Apagado
“No siento nada”, le dijo a Gilles Marcusó, el capitán de su equipo de rugby, quien inmediatamente pidió que paren el partido. No sintió cuando le sacaron los botines, no sintió cuando lo tocaban, tampoco sintió cuando los bomberos lo inmovilizaron y lo sujetaron a la camilla. No sintió cuando viajaba en ambulancia hacia Toulouse, la ciudad que eligió por Gardel para ser internado. Ignacio Martín Rizzi no sintió nada.
Era domingo 7 de octubre y era 1990 en la comuna de Saint-Ceré, del sur de Francia. Era otoño en la región de Mediodía-Pirineos y, por lo general, en esa época del año el aire era seco y los días soleados, como una prolongación del verano. Pero esa tarde diluviaba y la cancha estaba muy embarrada. Era el primer partido de pretemporada entre Saint-Ceré y Villeneuve Sur Lot.

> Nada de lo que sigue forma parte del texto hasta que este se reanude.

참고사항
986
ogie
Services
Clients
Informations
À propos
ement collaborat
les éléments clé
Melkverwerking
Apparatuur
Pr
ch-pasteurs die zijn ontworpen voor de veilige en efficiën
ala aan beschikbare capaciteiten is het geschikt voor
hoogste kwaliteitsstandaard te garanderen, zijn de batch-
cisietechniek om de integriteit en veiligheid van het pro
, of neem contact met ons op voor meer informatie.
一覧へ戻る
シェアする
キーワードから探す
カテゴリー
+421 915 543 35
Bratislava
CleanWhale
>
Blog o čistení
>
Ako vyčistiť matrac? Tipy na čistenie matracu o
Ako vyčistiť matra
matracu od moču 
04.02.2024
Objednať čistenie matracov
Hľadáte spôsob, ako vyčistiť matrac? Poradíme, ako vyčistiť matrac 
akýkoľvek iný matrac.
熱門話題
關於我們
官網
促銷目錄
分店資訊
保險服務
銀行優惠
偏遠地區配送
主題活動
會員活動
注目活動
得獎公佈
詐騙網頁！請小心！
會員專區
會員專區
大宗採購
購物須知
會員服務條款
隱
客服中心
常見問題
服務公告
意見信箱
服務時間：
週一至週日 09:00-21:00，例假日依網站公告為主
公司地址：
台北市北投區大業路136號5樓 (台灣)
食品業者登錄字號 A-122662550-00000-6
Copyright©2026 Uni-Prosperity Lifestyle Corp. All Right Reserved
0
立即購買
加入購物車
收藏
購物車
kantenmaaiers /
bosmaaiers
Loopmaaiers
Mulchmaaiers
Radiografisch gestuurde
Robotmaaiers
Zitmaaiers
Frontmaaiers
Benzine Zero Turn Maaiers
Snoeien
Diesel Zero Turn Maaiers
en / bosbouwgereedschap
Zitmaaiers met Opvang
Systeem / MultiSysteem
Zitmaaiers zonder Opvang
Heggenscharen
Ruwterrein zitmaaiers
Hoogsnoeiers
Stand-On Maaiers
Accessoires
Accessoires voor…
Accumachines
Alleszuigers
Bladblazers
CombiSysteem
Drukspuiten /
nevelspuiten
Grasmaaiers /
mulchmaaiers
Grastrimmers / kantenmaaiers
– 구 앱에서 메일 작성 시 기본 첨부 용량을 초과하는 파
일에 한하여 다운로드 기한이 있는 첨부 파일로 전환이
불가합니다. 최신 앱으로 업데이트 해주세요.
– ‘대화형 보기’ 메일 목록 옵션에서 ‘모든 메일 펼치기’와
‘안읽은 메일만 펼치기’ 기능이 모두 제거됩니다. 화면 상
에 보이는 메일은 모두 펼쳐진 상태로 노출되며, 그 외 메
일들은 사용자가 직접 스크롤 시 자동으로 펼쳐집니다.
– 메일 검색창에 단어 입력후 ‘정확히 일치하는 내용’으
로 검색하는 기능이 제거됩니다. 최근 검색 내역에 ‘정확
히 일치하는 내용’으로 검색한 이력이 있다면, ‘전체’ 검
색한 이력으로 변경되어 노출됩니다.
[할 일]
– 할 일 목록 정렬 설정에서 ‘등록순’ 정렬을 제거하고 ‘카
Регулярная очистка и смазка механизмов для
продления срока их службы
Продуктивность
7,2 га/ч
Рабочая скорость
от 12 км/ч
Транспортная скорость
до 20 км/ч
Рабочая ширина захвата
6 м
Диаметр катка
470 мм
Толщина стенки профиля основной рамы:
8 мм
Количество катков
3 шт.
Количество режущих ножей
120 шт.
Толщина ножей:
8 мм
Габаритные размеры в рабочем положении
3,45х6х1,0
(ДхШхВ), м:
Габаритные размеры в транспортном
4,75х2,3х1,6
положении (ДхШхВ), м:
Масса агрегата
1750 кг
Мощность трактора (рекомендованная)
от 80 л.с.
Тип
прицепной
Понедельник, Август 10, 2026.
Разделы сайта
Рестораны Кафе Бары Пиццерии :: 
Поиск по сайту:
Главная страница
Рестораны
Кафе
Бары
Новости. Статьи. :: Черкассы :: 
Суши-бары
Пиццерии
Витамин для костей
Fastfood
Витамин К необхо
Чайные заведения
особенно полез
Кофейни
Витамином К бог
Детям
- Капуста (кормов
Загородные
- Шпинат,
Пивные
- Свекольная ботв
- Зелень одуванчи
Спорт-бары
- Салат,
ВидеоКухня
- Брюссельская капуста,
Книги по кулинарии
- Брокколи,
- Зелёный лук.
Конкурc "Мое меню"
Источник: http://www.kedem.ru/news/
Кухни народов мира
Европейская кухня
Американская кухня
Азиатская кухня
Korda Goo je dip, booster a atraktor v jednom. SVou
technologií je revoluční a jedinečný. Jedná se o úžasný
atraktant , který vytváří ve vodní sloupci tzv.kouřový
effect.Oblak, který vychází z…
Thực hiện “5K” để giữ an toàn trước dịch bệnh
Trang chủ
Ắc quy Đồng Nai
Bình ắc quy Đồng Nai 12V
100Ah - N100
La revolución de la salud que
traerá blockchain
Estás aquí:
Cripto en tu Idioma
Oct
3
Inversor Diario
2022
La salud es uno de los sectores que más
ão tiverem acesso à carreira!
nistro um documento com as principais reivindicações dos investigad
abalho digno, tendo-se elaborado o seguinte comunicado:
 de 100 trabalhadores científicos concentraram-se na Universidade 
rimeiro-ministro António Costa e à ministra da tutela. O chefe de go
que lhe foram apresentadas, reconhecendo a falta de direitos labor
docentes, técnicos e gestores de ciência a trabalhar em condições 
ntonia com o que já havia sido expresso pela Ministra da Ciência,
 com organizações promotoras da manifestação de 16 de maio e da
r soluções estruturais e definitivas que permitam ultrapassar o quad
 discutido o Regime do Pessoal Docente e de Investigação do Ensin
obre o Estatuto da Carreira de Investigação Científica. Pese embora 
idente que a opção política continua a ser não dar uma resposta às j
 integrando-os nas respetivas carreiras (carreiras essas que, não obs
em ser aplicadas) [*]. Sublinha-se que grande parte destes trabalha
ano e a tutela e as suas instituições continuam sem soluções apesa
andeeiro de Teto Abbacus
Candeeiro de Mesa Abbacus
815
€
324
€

Los músculos aún estaban endurecidos por la inactividad y el cuerpo no había recibido, aún, una buena cuota de golpes y empujones. Faltaban unos minutos para que terminara el primer tiempo. Un compañero le dio un pase que quedó corto, la pelota cayó al piso y él se tiró hacia adelante para levantarla. Cuando lo hizo, lo tacklearon y su cuerpo fue hacia atrás. Mientras caía, un compañero de su equipo lo empujó con mucha fuerza nuevamente hacia adelante y su cuello se sacudió bruscamente. En el piso sintió una pequeña descarga eléctrica, tembló unos segundos y nada más. No hubo dolor. Sí, incertidumbre. Sí, miedo. Una sensación extraña. Una sensación de mierda. El cuerpo muerto, como si lo hubieran desconectado.